MoneySense
- Categories: Business
- Total circulation (December 2011): 111,811
- Founded: 1999
- First issue: September 1999
- Final issue: December 2016 (print)
- Company: Ratehub
- Country: Canada
- Based in: Toronto
- Language: English
- Website: www.moneysense.ca
- ISSN: 1488-1349

= MoneySense =

Canadian finance and lifestyle magazine

MoneySense is a Canadian online personal finance and lifestyle magazine published by Ratehub.

==History and profile==
MoneySense was founded by Rogers Media in 1999 and started publishing in September 1999. It covers articles on personal finance and targets both men and women.

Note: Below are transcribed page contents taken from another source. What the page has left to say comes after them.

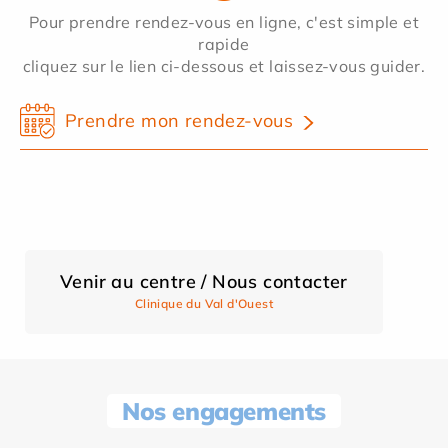
Pour prendre rendez-vous en ligne, c'est simple et
rapide
cliquez sur le lien ci-dessous et laissez-vous guider.
Prendre mon rendez-vous
Venir au centre / Nous contacter
Clinique du Val d'Ouest
Nos engagements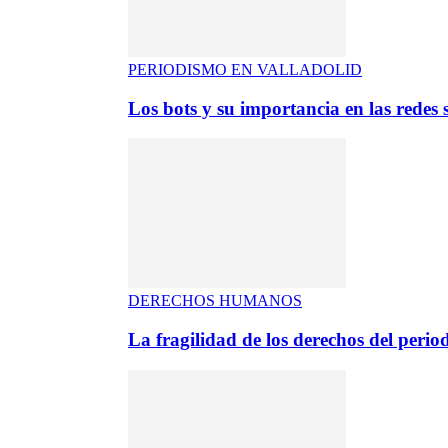
PERIODISMO EN VALLADOLID
Los bots y su importancia en las redes s
DERECHOS HUMANOS
La fragilidad de los derechos del period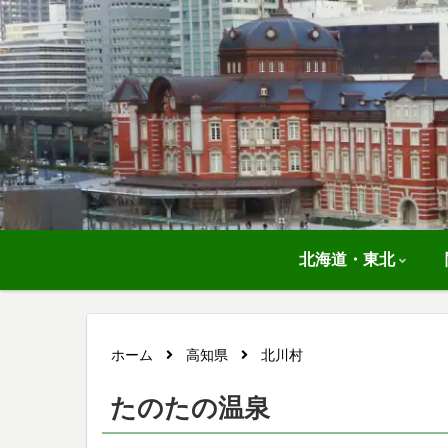
北海道・東北
ホーム
高知県
北川村
たのたの温泉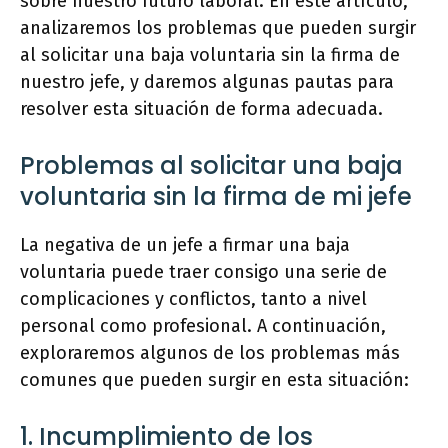
sobre nuestro futuro laboral. En este artículo,
analizaremos los problemas que pueden surgir
al solicitar una baja voluntaria sin la firma de
nuestro jefe, y daremos algunas pautas para
resolver esta situación de forma adecuada.
Problemas al solicitar una baja
voluntaria sin la firma de mi jefe
La negativa de un jefe a firmar una baja
voluntaria puede traer consigo una serie de
complicaciones y conflictos, tanto a nivel
personal como profesional. A continuación,
exploraremos algunos de los problemas más
comunes que pueden surgir en esta situación:
1. Incumplimiento de los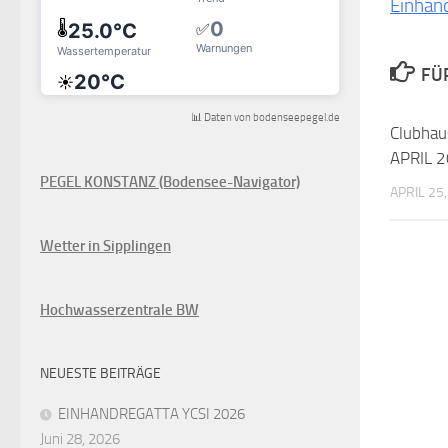
Einhan
FÜ
📊 Daten von bodenseepegel.de
Clubhau
APRIL 
PEGEL KONSTANZ (Bodensee-Navigator)
APRIL 25
Wetter in Sipplingen
Hochwasserzentrale BW
NEUESTE BEITRÄGE
EINHANDREGATTA YCSI 2026
Juni 28, 2026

In 2009 MoneySense launched a new website to distinguish its brand within Rogers Publishing and to address navigation challenges their customers were having with the old site. The site launch was sponsored by TD Canada Trust. Prior to this, MoneySense was merged with the Canadian Business and Profit under the CB Online brand banner.

In 2016 Rogers Media announced it was moving four publications, including Moneysense, Flare, Sportsnet and Canadian Business to a digital, online format. A significant cut back to its publishing division. The print edition was terminated in December 2016 and since January 2017, it has been published only online.

In 2018 it was reported that Rogers was looking to sell MoneySense along with Maclean's, Canadian Business, Today's Parent, Hello! Canada, Flare and Chatelaine in a single bundle. This was announced approximately two months after approximately 75 people were laid off.

Rogers sold the publication to Ratehub, a Toronto-based financial technology company, in 2018.